When Stewart boarded the HMAS Westralia, the Australian Navy issued him a hammock that, when not in use, was to be carried by each crew member. The Australians seemed to be able to hook the hammocks up in a matter of seconds, but it always gave Stewart a frustrating problem.
When he finally had the hammock up and settled himself, he closed his eyes hoping sleep would soon erase the humming, rocking and constant cursing of the other men from his consciousness. Sleep didn’t always come quickly enough, and there always seemed plenty of time for thoughts of the future—and the past—to flood his mind.
The Westralia was headed for an attack on Tarajan Island in Borneo. It was the last week of April 1945, and the enemy was taking a beating. Funny, Stewart thought, as he became drowsy, it was Australians who had dealt the Japanese their first real defeat of the war.
In spite of himself, Stewart’s mind flowed back to when he had been stationed along Milne Bay on the eastern tip of New Guinea. If he had one word to describe the place, it would be “wet.” Everything was constantly muddy. He was familiar enough with that steamy jungle to have sympathy for the troops of the Australian militia and the Second Australian Imperial Force who had defeated the Japanese invasion of Milne Bay at the end of August 1942.
It was the first battle in the Pacific that caused the Japanese to retreat and abandon their strategic objective. It had been a real morale booster to the Allies and a blow to the morale of the Japanese. It had all been thanks to the fellow countrymen of the Australians who would soon be interrupting Stewart’s sleep with their snoring.
Stewart remembers with crystal clarity the barracks where he had slept at the Allied base at Milne Bay the previous fall. There hadn’t been much of a bed to sleep in, but at least he didn’t have to wrestle with an Australian hammock each night.
The biggest problem the men were having at Milne Bay was boredom. It rained every day. It started to wear on all of them, none more than Stewart. Finally, Stewart talked a buddy into taking a walk in the jungle. As he drifted toward sleep in his Australian hammock, Stewart found himself once again thinking about that walk.
It had been two years since the Japanese had been defeated, but the Allied Navy wasn’t issuing any guarantees that the area was totally secure. Still, Stewart insisted on taking the chance. Anything seemed preferable to another day of staring at the inside of barracks walls.
Behind the narrow strip of land along the harbor, Stewart saw the heavily wooded Stirling Mountains rising into the misty afternoon air. All around him the world was dense and soggy with sago palms and mangrove swamps. It was a place where two men alone could easily be ambushed.
When Stewart caught a glimpse of the distinctive olive-green of a Japanese naval lander uniform, his whole body went alert. He and his buddy were not armed.
The bit of uniform he saw wasn’t at eye level; it was on the ground. Why would a Japanese naval soldier be lying there in the middle of the jungle? For interminable seconds, all he was aware of was the pounding of his heart. Then, he stepped toward he enemy soldier.

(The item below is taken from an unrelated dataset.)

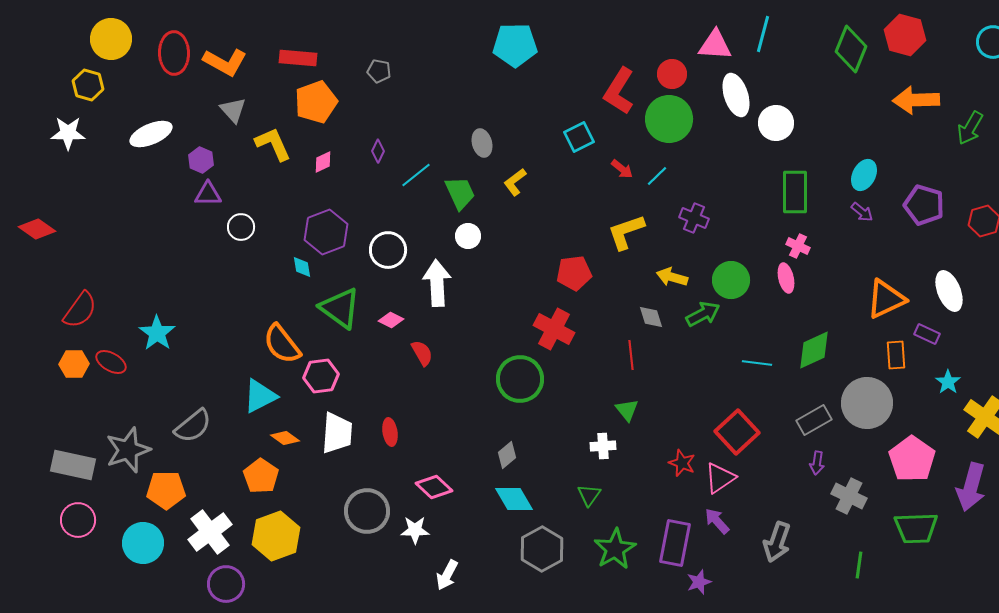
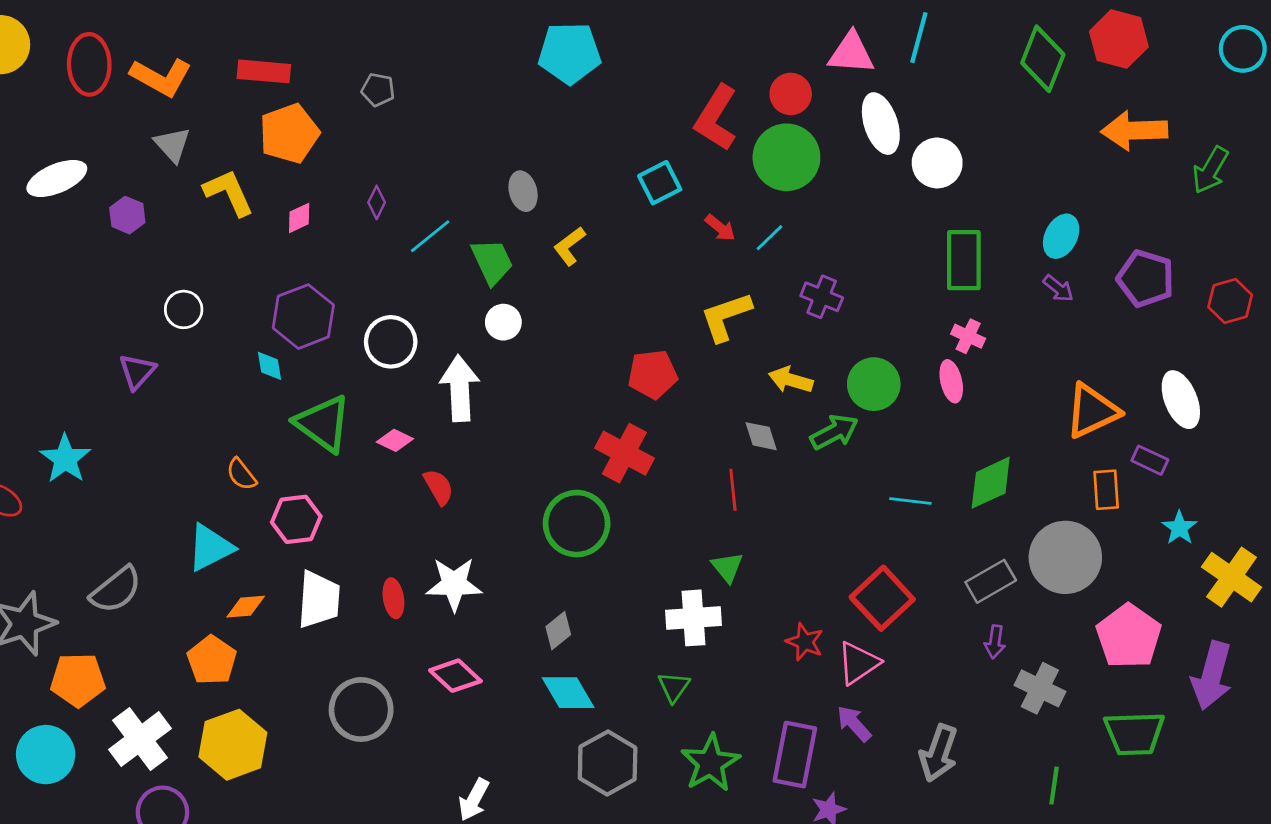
purple triangle: (208, 194) -> (137, 371), moved, turned -48
orange semicircle: (282, 344) -> (241, 474), size x0.6
orange diamond: (285, 438) -> (246, 607), turned -40
white cross: (603, 446) -> (693, 618), size x1.5
white star: (415, 530) -> (454, 584), moved, size x1.4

Suddenly, Stewart was thrust out of his memory and found himself back in his hammock in the HMAS Westralia. His heart was still pounding just like it had that afternoon in the jungle along Milne Bay. In his mind, he could still see the bloated face of the corpse of the Japanese soldier, unburied for some unknowable length of time. This man’s family would have no idea what had happened to him. He would, at best, be only a missing-in-action statistic, left alone in the midst of the strange, misty jungle of New Guinea, far removed from his home. This memory of coming across that dead soldier would stay with Stewart for the rest of his life.

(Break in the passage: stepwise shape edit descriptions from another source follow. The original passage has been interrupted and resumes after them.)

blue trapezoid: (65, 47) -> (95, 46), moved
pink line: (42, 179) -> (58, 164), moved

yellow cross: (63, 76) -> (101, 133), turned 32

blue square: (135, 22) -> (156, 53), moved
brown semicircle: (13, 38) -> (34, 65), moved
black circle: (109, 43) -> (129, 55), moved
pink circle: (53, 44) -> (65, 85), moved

Unknown to Stewart as he struggled with his hammock aboard the Westralia, he, too, was officially considered MIA at the time. Due to a logistical or communications error, the Navy didn’t know where he was, nor would they for the 55 days Stewart served with Australians. Stewart’s family had no idea where he was during that time.
After returning home from the war, Stewart, now 92, became an engineering technician. When he retired, he worked in real estate before returning to his hometown of Erwin, where he still lives.